When I was traveling to and from Dartmouth College, I took a White River Coach from Hanover to White River Junction, and from hence another White River Coach to Rutland. At Rutland, I would wait for the Vermont Transit bus that would take me to Albany, New York, where I would board the New York Central night train to Chicago, which let me off in Cleveland. There, my parents waited for me.

Because of Tuttle’s proximity, while at Dartmouth I grew interested in Japanese culture. I attended an exhibit of Sesshu Toyo’s “Long Scroll” at Hopkins Center, and saw all the Japanese films that came my way. One of the best of them is Masaki Kobayashi’s Kwaidan (1965), made the year before I graduated.

Scene from Masaki Kobayashi’s Kwaidan (1965)

It is only now, more than fifty years after I graduated, that I picked up my copy of Hearn’s Kwaidan: Stories and Studies of Strange Things (1904) and began reading it with increasing enjoyment. The Kobayashi film took four stories from Hearn’s works, two of them from the book entitled Kwaidan. I was enthralled by Hearn’s stories, such that I can see myself picking the other Hearns off the shelf (I have almost ten of them) and reading them with intense pleasure.

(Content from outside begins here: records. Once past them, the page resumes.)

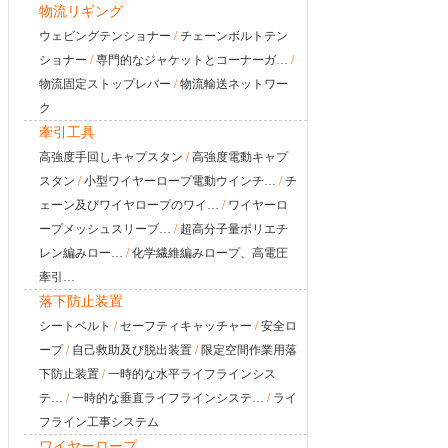
物流リギング
ウェビングテンショナー
/
チェーンボルトテン
ショナー
/
専門的なジャケットとコーナーガ…
/
物流固定ストップレバー
/
物流輸送ネットワー
ク
牽引工具
高強度手回しキャプスタン
/
高強度電動キャプ
スタン
/
小型ワイヤーロープ電動ウインチ…
/
チ
ェーン及びワイヤロープのワイ…
/
ワイヤーロ
ープメッシュスリーブ…
/
超高分子量ポリエチ
レン編みロー…
/
化学繊維編みロープ、高電圧
牽引…
落下防止装置
シートベルト
/
セーフティキャッチャー
/
安全ロ
ープ
/
自己救助及び脱出装置
/
限定空間作業用落
下防止装置
/
一時的な水平ライフラインシス
テ…
/
一時的な垂直ライフラインシステ…
/
ライ
フライン工事システム
ワイヤーロープ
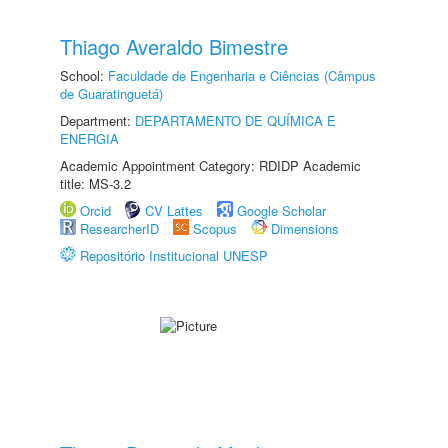
Thiago Averaldo Bimestre
School:
Faculdade de Engenharia e Ciências (Câmpus
de Guaratinguetá)
Department:
DEPARTAMENTO DE QUÍMICA E
ENERGIA
Academic Appointment Category: RDIDP Academic
title: MS-3.2
Orcid
CV Lattes
Google Scholar
ResearcherID
Scopus
Dimensions
Repositório Institucional UNESP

The book is not all ghost stories: At the end are three delightful essays about butterflies, mosquitoes, and ants as seen in Chinese and Japanese cultures.  Here is a brief excerpt from his essay on ants:

The work daily performed by these female [ant] laborers comprises road-making, bridge-building, timber-cutting, architectural construction of numberless kinds, horticulture and agriculture, the feeding and sheltering of a hundred varieties of domestic animals, the manufacture of sundry chemical products, the storage and conservation of countless food-stuffs, and the care of the children of the race. All this labor is done for the commonwealth—no citizen of which is capable even of thinking about “property,” except as a res publica;—and the sole object of the commonwealth is the nurture and training of its young,—nearly all of whom are girls. The period of infancy is long: the children remain for a great while, not only helpless, but shapeless, and withal so delicate that they must be very carefully guarded against the least change of temperature. Fortunately their nurses understand the laws of health: each thoroughly knows all that she ought to know in regard to ventilation, disinfection, drainage, moisture, and the danger of germs,—germs being as visible, perhaps, to her myopic sight as they become to our own eyes under the microscope. Indeed, all matters of hygiene are so well comprehended that no nurse ever makes a mistake about the sanitary conditions of her neighborhood.

In spite of this perpetual labor no worker remains unkempt: each is scrupulously neat, making her toilet many times a day. But as every worker is born with the most beautiful of combs and brushes attached to her wrists, no time is wasted in the toilet-room. Besides keeping themselves strictly clean, the workers must also keep their houses and gardens in faultless order, for the sake of the children. Nothing less than an earthquake, an eruption, an inundation, or a desperate war, is allowed to interrupt the daily routine of dusting, sweeping, scrubbing, and disinfecting.

For many years, much of what the West knew about Japan came from Hearn’s pen. I cannot imagine a more delightful introduction to any culture.

1,000 Yen and Six Haikus

Japanese Author Natsume Sōseki (1867-1916)

One of my major literary discoveries this year was Japanese author Natsume Sōseki, who was best known for his prose and who was honored on the 1,000 yen note between 1984 and 2004. Here, however, are six haiku that he wrote:

Over the wintry
forest, winds howl in rage
with no leaves to blow.

The lamp once out
Cool stars enter
The window frame.

The crow has flown away;
swaying in the evening sun,
a leafless tree.

Watch birth and death:
The lotus has already
Opened its flower.

Plum flower temple:
Voices rise
From the foothills.

On New Year’s Day
I long to meet my parents
as they were before my birth.

My favorite haiku is the second one, but the most poignant is the last one. Natsume Sōseki was born to such aged parents that they, being embarrassed, gave him up for adoption, until they re-introduced themselves as his grandparents. Eventually, Sōseki found out about this subterfuge.